══ THE DATA ══
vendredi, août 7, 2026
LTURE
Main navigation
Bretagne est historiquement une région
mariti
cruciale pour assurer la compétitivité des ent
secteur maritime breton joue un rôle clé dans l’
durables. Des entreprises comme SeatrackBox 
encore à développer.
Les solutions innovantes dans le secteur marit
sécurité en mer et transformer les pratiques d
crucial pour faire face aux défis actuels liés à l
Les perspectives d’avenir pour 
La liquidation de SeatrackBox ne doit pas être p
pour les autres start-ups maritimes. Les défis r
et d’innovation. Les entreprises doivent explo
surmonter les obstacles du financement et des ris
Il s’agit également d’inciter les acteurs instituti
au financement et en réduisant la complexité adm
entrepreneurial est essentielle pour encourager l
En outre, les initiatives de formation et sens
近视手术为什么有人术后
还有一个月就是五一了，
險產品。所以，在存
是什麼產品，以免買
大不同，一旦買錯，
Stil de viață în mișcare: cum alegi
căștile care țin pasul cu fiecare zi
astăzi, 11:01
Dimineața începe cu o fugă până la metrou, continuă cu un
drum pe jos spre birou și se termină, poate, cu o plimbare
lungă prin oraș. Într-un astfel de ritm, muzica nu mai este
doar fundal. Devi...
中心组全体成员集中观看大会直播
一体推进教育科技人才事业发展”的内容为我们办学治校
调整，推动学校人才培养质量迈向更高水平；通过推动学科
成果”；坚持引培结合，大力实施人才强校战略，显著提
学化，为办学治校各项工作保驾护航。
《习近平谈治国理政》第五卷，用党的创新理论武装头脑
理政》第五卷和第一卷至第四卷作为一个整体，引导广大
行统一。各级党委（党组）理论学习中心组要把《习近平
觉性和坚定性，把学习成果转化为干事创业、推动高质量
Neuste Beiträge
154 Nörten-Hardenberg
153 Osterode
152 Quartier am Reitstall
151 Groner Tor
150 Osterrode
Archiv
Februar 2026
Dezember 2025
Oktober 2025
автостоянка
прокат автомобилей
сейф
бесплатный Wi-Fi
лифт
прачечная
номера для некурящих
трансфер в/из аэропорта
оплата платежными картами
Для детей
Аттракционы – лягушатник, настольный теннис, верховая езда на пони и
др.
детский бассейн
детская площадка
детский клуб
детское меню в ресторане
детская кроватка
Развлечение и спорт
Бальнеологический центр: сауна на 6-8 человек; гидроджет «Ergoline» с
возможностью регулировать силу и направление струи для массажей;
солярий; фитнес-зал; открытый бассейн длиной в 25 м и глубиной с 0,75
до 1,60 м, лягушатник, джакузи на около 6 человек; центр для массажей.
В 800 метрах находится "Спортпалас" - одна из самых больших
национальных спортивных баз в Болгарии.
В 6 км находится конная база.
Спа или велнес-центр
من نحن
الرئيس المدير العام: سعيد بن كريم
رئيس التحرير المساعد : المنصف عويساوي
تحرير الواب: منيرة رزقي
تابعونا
═══
WORK ITEM =>
Retype exactly, and only, the lines above from the one where "Les solutions innovantes" occurs up to and including the one where "детская площадка" occurs.

WRITTEN RESPONSE =>
Les solutions innovantes dans le secteur marit
sécurité en mer et transformer les pratiques d
crucial pour faire face aux défis actuels liés à l
Les perspectives d’avenir pour 
La liquidation de SeatrackBox ne doit pas être p
pour les autres start-ups maritimes. Les défis r
et d’innovation. Les entreprises doivent explo
surmonter les obstacles du financement et des ris
Il s’agit également d’inciter les acteurs instituti
au financement et en réduisant la complexité adm
entrepreneurial est essentielle pour encourager l
En outre, les initiatives de formation et sens
近视手术为什么有人术后
还有一个月就是五一了，
險產品。所以，在存
是什麼產品，以免買
大不同，一旦買錯，
Stil de viață în mișcare: cum alegi
căștile care țin pasul cu fiecare zi
astăzi, 11:01
Dimineața începe cu o fugă până la metrou, continuă cu un
drum pe jos spre birou și se termină, poate, cu o plimbare
lungă prin oraș. Într-un astfel de ritm, muzica nu mai este
doar fundal. Devi...
中心组全体成员集中观看大会直播
一体推进教育科技人才事业发展”的内容为我们办学治校
调整，推动学校人才培养质量迈向更高水平；通过推动学科
成果”；坚持引培结合，大力实施人才强校战略，显著提
学化，为办学治校各项工作保驾护航。
《习近平谈治国理政》第五卷，用党的创新理论武装头脑
理政》第五卷和第一卷至第四卷作为一个整体，引导广大
行统一。各级党委（党组）理论学习中心组要把《习近平
觉性和坚定性，把学习成果转化为干事创业、推动高质量
Neuste Beiträge
154 Nörten-Hardenberg
153 Osterode
152 Quartier am Reitstall
151 Groner Tor
150 Osterrode
Archiv
Februar 2026
Dezember 2025
Oktober 2025
автостоянка
прокат автомобилей
сейф
бесплатный Wi-Fi
лифт
прачечная
номера для некурящих
трансфер в/из аэропорта
оплата платежными картами
Для детей
Аттракционы – лягушатник, настольный теннис, верховая езда на пони и
др.
детский бассейн
детская площадка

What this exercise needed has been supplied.